Segment Open

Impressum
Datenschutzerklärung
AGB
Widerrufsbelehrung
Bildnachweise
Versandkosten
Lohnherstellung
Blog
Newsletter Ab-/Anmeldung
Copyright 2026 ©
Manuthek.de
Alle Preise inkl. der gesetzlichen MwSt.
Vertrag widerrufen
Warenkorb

Segment Closed
Segment Open

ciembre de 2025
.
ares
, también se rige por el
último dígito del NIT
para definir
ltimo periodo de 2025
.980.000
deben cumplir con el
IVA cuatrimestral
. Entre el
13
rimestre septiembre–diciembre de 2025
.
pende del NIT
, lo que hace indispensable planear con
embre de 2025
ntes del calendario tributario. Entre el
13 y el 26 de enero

Segment Closed

Tally every line in the listing above that contains "Entre", then state only the total.

Result of this exercise: 2